■ EXERCISE DETAILS:
Look for the word "büyük". Copy every line of the listing where it occurs.

■ ENTRIES PROVIDED:
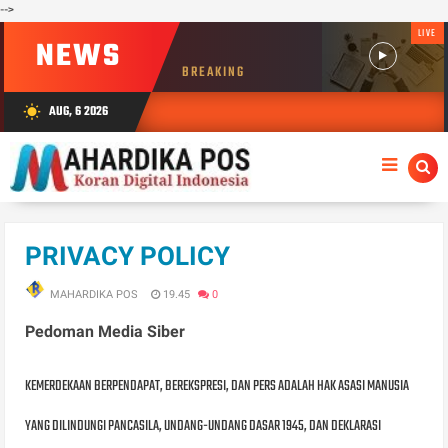
-->
LIVE
NEWS
BREAKING
AUG, 6 2026
wb_sunny
PRIVACY POLICY
MAHARDIKA POS
19.45
0
Pedoman Media Siber
KEMERDEKAAN BERPENDAPAT, BEREKSPRESI, DAN PERS ADALAH HAK ASASI MANUSIA
YANG DILINDUNGI PANCASILA, UNDANG-UNDANG DASAR 1945, DAN DEKLARASI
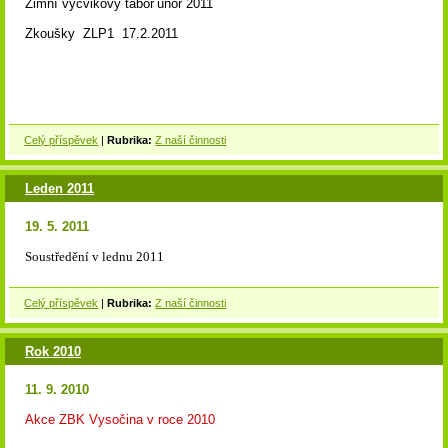
Zimní výcvikový tábor
únor 2011
Zkoušky ZLP1 17.2.2011
Celý příspěvek
|
Rubrika:
Z naší činnosti
Leden 2011
19. 5. 2011
Soustředění v lednu 2011
Celý příspěvek
|
Rubrika:
Z naší činnosti
Rok 2010
11. 9. 2010
Akce ZBK Vysočina v roce 2010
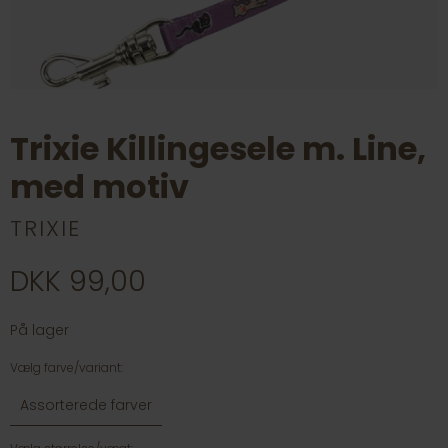
Trixie Killingesele m. Line,
med motiv
TRIXIE
DKK 99,00
På lager
Vælg farve/variant:
Assorterede farver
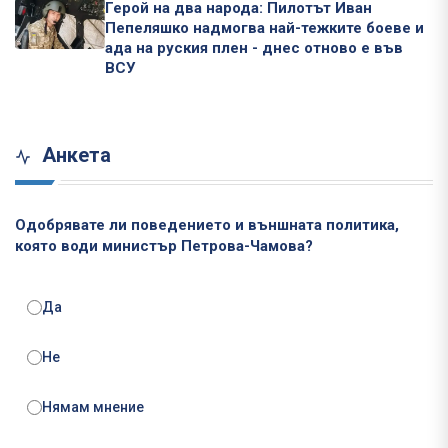
Герой на два народа: Пилотът Иван
Пепеляшко надмогва най-тежките боеве и
ада на руския плен - днес отново е във
ВСУ
Анкета
Одобрявате ли поведението и външната политика,
която води министър Петрова-Чамова?
Да
Не
Нямам мнение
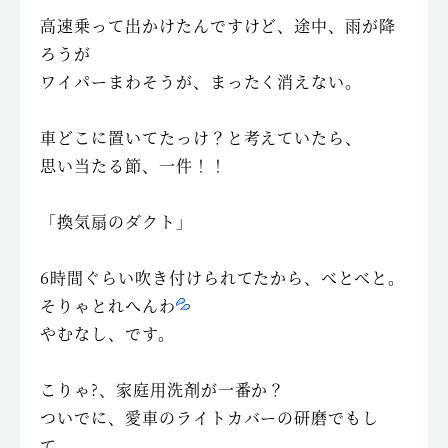
高速乗って出かけたんですけど、途中、雨が降
ろうが
ワイパーまわそうが、まったく消えない。
車どこに置いてたっけ？と考えていたら、
思い当たる節、一件！！
「換気扇のダクト」
6時間ぐらい吹き付けられてたから、べとべと。
そりゃとれへんわ
やむなし、です。
こりゃ?、家庭用洗剤が一番か？
ついでに、愛車のライトカバーの研磨でもし
て、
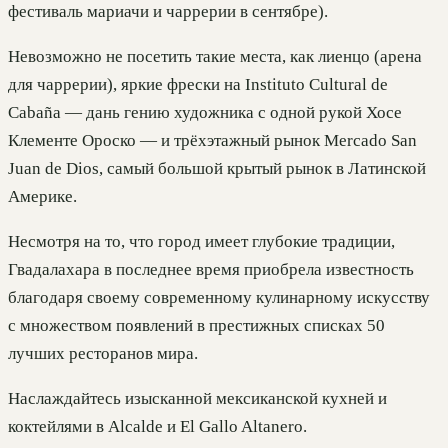
фестиваль мариачи и чаррерии в сентябре).
Невозможно не посетить такие места, как лиенцо (арена
для чаррерии), яркие фрески на Instituto Cultural de
Cabaña — дань гению художника с одной рукой Хосе
Клементе Ороско — и трёхэтажный рынок Mercado San
Juan de Dios, самый большой крытый рынок в Латинской
Америке.
Несмотря на то, что город имеет глубокие традиции,
Гвадалахара в последнее время приобрела известность
благодаря своему современному кулинарному искусству
с множеством появлений в престижных списках 50
лучших ресторанов мира.
Наслаждайтесь изысканной мексиканской кухней и
коктейлями в Alcalde и El Gallo Altanero.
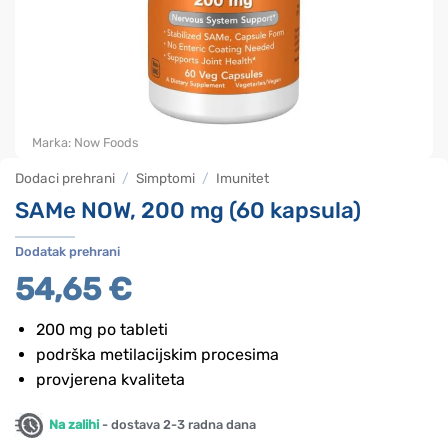
Marka:
Now Foods
Dodaci prehrani
/
Simptomi
/
Imunitet
SAMe NOW, 200 mg (60 kapsula)
Dodatak prehrani
54,65
€
200 mg po tableti
podrška metilacijskim procesima
provjerena kvaliteta
Na zalihi
- dostava 2-3 radna dana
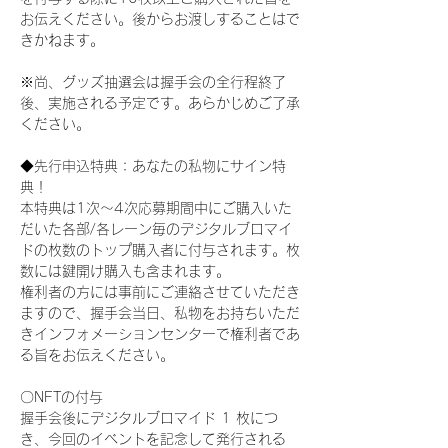
お伝えください。後からお渡しすることはで
きかねます。
※尚、グッズ抽選会は握手会の全行程終了
後、実施される予定です。あらかじめご了承
ください。
◆先行申込特典：あなたの私物にサイン特
典！
本特典は1次〜4次応募期間中にご購入いた
だいた各部/各レーン毎のデジタルブロマイ
ドの枚数のトップ購入者に付与されます。枚
数には鍵開け購入も含まれます。
権利者の方には事前にご連絡させていただき
ますので、握手会当日、私物をお持ちいただ
きインフォメーションセンターで権利者であ
る旨をお伝えください。
〇NFTの付与
握手会後にデジタルブロマイド 1 枚につ
き、今回のイベントを記念して発行される 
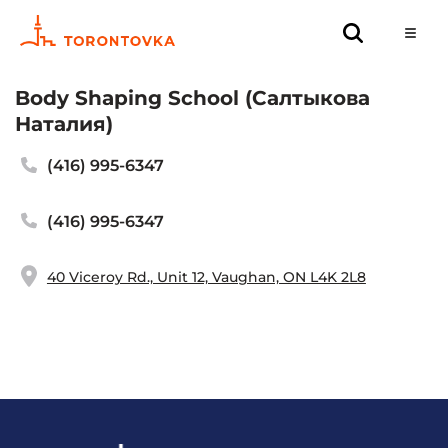
Body Shaping School (Салтыкова
Наталия)
(416) 995-6347
(416) 995-6347
40 Viceroy Rd., Unit 12, Vaughan, ON L4K 2L8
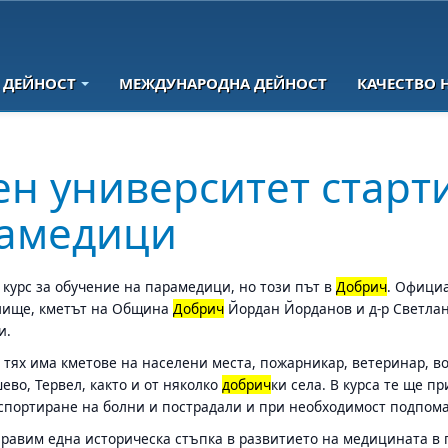
 ДЕЙНОСТ
МЕЖДУНАРОДНА ДЕЙНОСТ
КАЧЕСТВО 
ен университет старт
рамедици
 курс за обучение на парамедици, но този път в
Добрич
. Официа
чилище, кметът на Община
Добрич
Йордан Йорданов и д-р Светлан
и.
д тях има кметове на населени места, пожарникар, ветеринар, в
шево, Тервел, както и от няколко
добрич
ки села. В курса те ще 
нспортиране на болни и пострадали и при необходимост подпом
аправим една историческа стъпка в развитието на медицината в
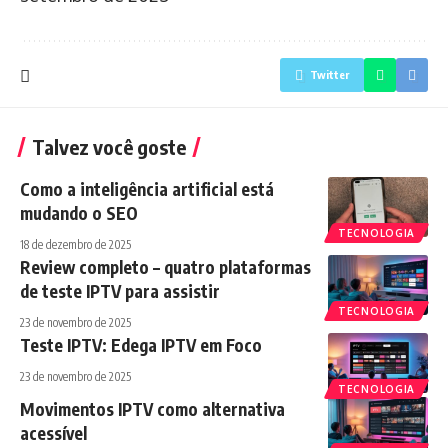
Twitter
Talvez você goste
Como a inteligência artificial está
mudando o SEO
TECNOLOGIA
18 de dezembro de 2025
Review completo – quatro plataformas
de teste IPTV para assistir
TECNOLOGIA
23 de novembro de 2025
Teste IPTV: Edega IPTV em Foco
23 de novembro de 2025
TECNOLOGIA
Movimentos IPTV como alternativa
acessível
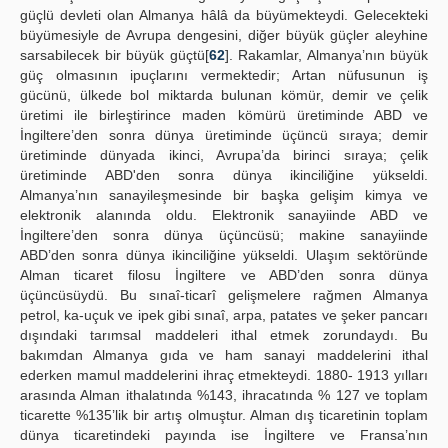
güçlü devleti olan Almanya hâlâ da büyümekteydi. Gelecekteki
büyümesiyle de Avrupa dengesini, diğer büyük güçler aleyhine
sarsabilecek bir büyük güçtü[
62
]. Rakamlar, Almanya’nın büyük
güç olmasının ipuçlarını vermektedir; Artan nüfusunun iş
gücünü, ülkede bol miktarda bulunan kömür, demir ve çelik
üretimi ile birleştirince maden kömürü üretiminde ABD ve
İngiltere’den sonra dünya üretiminde üçüncü sıraya; demir
üretiminde dünyada ikinci, Avrupa’da birinci sıraya; çelik
üretiminde ABD'den sonra dünya ikinciliğine yükseldi.
Almanya’nın sanayileşmesinde bir başka gelişim kimya ve
elektronik alanında oldu. Elektronik sanayiinde ABD ve
İngiltere’den sonra dünya üçüncüsü; makine sanayiinde
ABD’den sonra dünya ikinciliğine yükseldi. Ulaşım sektöründe
Alman ticaret filosu İngiltere ve ABD’den sonra dünya
üçüncüsüydü. Bu sınaî-ticarî gelişmelere rağmen Almanya
petrol, ka-uçuk ve ipek gibi sınaî, arpa, patates ve şeker pancarı
dışındaki tarımsal maddeleri ithal etmek zorundaydı. Bu
bakımdan Almanya gıda ve ham sanayi maddelerini ithal
ederken mamul maddelerini ihraç etmekteydi. 1880- 1913 yılları
arasında Alman ithalatında %143, ihracatında % 127 ve toplam
ticarette %135’lik bir artış olmuştur. Alman dış ticaretinin toplam
dünya ticaretindeki payında ise İngiltere ve Fransa’nın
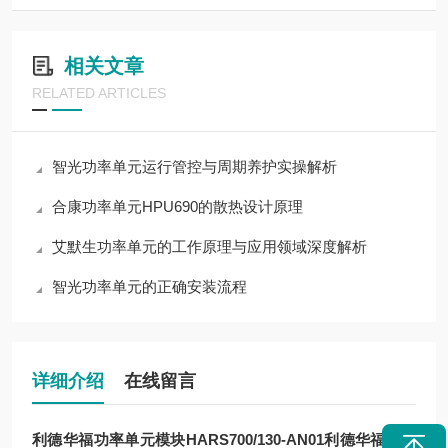
相关文章
RELATED ARTICLES
智光功率单元运行管控与周期养护实操解析
合康功率单元HPU690的散热设计原理
艾默生功率单元的工作原理与应用领域深度解析
智光功率单元的正确安装流程
详细介绍
在线留言
利德华福功率单元模块HARS700/130-AN01
利德华福功率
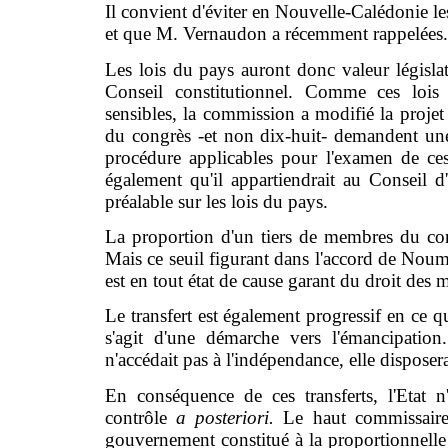
Il convient d'éviter en Nouvelle-Calédonie le
et que M. Vernaudon a récemment rappelées.
Les lois du pays auront donc valeur législat
Conseil constitutionnel. Comme ces lois
sensibles, la commission a modifié la proje
du congrès -et non dix-huit- demandent une 
procédure applicables pour l'examen de ces
également qu'il appartiendrait au Conseil d
préalable sur les lois du pays.
La proportion d'un tiers de membres du cong
Mais ce seuil figurant dans l'accord de Nouméa
est en tout état de cause garant du droit des m
Le transfert est également progressif en ce qu
s'agit d'une démarche vers l'émancipatio
n'accédait pas à l'indépendance, elle dispose
En conséquence de ces transferts, l'Etat 
contrôle
a posteriori.
Le haut commissaire,
gouvernement constitué à la proportionnelle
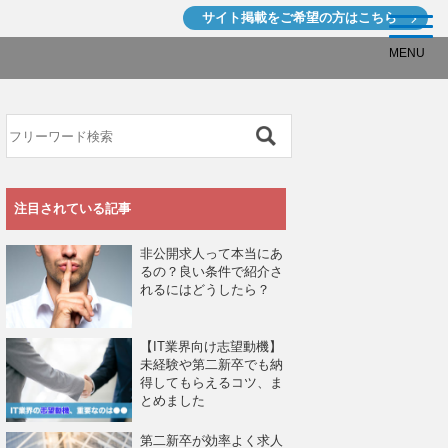
サイト掲載を
ご希望の方はこちら
MENU
注目されている記事
非公開求人って本当にあ
るの？良い条件で紹介さ
れるにはどうしたら？
【IT業界向け志望動機】
未経験や第二新卒でも納
得してもらえるコツ、ま
とめました
第二新卒が効率よく求人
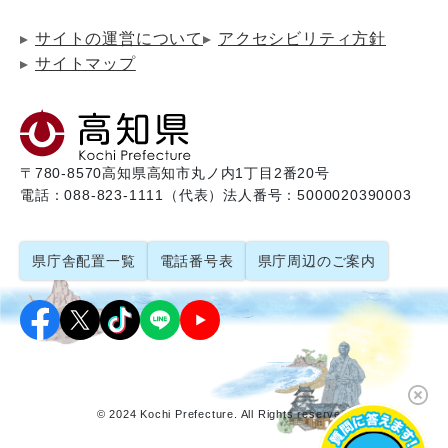
サイトの運営について
アクセシビリティ方針
サイトマップ
〒780-8570
高知県高知市丸ノ内1丁目2番20号
電話：088-823-1111（代表）
法人番号：5000020390003
県庁舎配置一覧
電話番号表
県庁周辺のご案内
© 2024 Kochi Prefecture. All Rights reserved.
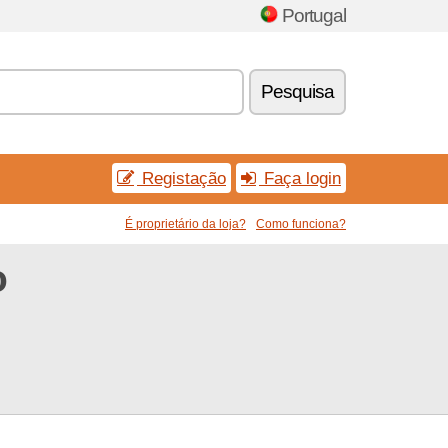
Portugal
Pesquisa
Registação
Faça login
É proprietário da loja?
Como funciona?
o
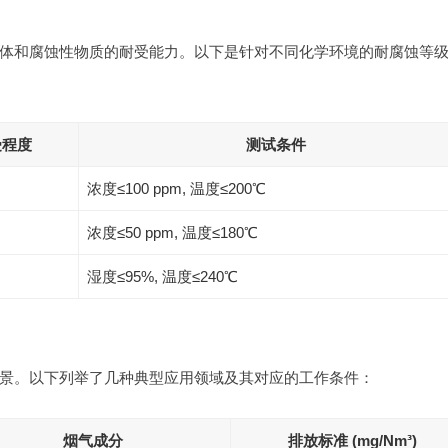
体和腐蚀性物质的耐受能力。以下是针对不同化学环境的耐腐蚀等
受程度
测试条件
浓度≤100 ppm, 温度≤200℃
浓度≤50 ppm, 温度≤180℃
湿度≤95%, 温度≤240℃
景。以下列举了几种典型应用领域及其对应的工作条件：
烟气成分
排放标准 (mg/Nm³)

■ ANSWER SPACE:
büyümesiyle de Avrupa dengesini, diğer büyük güçler aleyhine
sarsabilecek bir büyük güçtü[
]. Rakamlar, Almanya’nın büyük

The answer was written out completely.